Während der Ferienzeit publizieren wir Texte, die besonders zu reden gaben. Dieser Beitrag erschien erstmals am 4. März 2019.
Eine Freundin und ich unterhalten uns über die Skischule, wohin sie ihre vierjährige Tochter in den Ferien begleitet hat. «Andere Mütter gaben ihre weinenden Kinder ab und verschwanden», berichtet sie, sie scheint konsterniert. Ich entgegne: «Je nach Situation ist es vielleicht besser, den Abschied nicht unnötig in die Länge zu ziehen.» Sie schüttelt den Kopf. «Nur um selber möglichst bald auf der Piste zu stehen?» «Wie lange haben die Kinder denn geweint?», frage ich, unsicher darüber, was ich problematischer finde: Eltern, die sich kaum von ihren Sprösslingen trennen können, oder jene, die dann einfach mal weg sind. «Unterschiedlich. Aber selbst wenn das Kind zu weinen aufhört, sobald die Mutter oder der Vater verschwunden ist, hat es ja gar keine andere Option, als der Skilehrerin oder dem Skilehrer zu folgen. Sein Wille wird gebrochen», hält sie fest.

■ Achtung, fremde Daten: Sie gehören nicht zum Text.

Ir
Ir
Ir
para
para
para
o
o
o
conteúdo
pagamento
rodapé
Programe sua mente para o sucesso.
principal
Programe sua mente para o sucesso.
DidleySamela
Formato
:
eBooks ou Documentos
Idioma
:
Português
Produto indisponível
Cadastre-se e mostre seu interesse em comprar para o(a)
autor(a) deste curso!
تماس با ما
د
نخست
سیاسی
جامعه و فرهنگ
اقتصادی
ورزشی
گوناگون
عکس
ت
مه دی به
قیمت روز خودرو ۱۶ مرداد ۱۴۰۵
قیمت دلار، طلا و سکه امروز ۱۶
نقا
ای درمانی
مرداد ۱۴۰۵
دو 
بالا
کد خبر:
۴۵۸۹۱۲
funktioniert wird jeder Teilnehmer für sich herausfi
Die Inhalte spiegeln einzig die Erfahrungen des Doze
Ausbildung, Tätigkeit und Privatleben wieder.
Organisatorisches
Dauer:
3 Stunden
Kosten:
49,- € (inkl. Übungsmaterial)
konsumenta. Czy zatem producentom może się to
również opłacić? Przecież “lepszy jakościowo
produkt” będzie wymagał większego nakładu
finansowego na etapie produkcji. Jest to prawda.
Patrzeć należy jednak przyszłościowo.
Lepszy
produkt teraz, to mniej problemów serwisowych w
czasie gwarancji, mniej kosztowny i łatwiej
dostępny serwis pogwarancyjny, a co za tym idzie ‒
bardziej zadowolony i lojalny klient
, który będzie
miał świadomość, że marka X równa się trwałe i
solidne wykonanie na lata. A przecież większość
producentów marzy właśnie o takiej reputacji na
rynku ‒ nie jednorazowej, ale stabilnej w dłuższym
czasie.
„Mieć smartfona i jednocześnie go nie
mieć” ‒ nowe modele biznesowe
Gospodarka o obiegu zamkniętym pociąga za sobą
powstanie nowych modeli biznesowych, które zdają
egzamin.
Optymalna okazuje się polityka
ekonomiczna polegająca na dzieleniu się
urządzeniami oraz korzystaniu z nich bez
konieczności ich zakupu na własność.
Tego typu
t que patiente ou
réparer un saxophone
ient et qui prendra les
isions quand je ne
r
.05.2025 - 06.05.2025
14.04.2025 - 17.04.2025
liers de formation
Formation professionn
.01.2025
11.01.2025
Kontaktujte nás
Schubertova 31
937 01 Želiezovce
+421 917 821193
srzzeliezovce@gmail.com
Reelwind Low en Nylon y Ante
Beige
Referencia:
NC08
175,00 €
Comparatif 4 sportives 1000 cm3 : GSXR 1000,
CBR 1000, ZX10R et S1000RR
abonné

Ich bin verunsichert. Beim Anziehen der Strumpfhose, die das Kind trotz Minustemperaturen partout nicht tragen will, bei der Durchsetzung von Nuggi- oder später Fernsehzeiten oder dem Einfordern gewisser Verhaltensregeln, die einem wichtig sind – als Eltern begegnen wir doch immer wieder Situationen, in denen wir uns über den Willen des Kindes hinwegsetzen müssen und wollen. Aber ist das so verwerflich? Und ist der Ausdruck «den Willen brechen» in diesem Zusammenhang nicht etwas übertrieben?
Mein eigenes Trauma
Die Frankfurter Primarschule, die unsere Söhne besuchen sollten, organisierte einen Besuchstag für alle zukünftigen Erstklässler. Unsere Kinder, die keinen der umliegenden Kindergärten besucht hatten, kannten niemanden und waren entsprechend nervös. Wie ich das vom Kindergarten her gewohnt war, versprach ich, am Anfang dabei zu sein und mich dann zurückzuziehen. Doch es kam anders. An der Eingangstür stand eine Lehrerin mit einer Liste, wo sich jedes Kind anmelden und dann an der Hand eines anderen einreihen musste, um das Schulhaus gemeinsam zu betreten. Einer unserer Söhne weinte, klammerte sich an mir fest. Ich schlug vor, ihn zu begleiten. Doch die Lehrerin kannte kein Erbarmen. Sie packte ihn vehement an der Hand und zog ihn mit den anderen Kindern ins Schulhaus.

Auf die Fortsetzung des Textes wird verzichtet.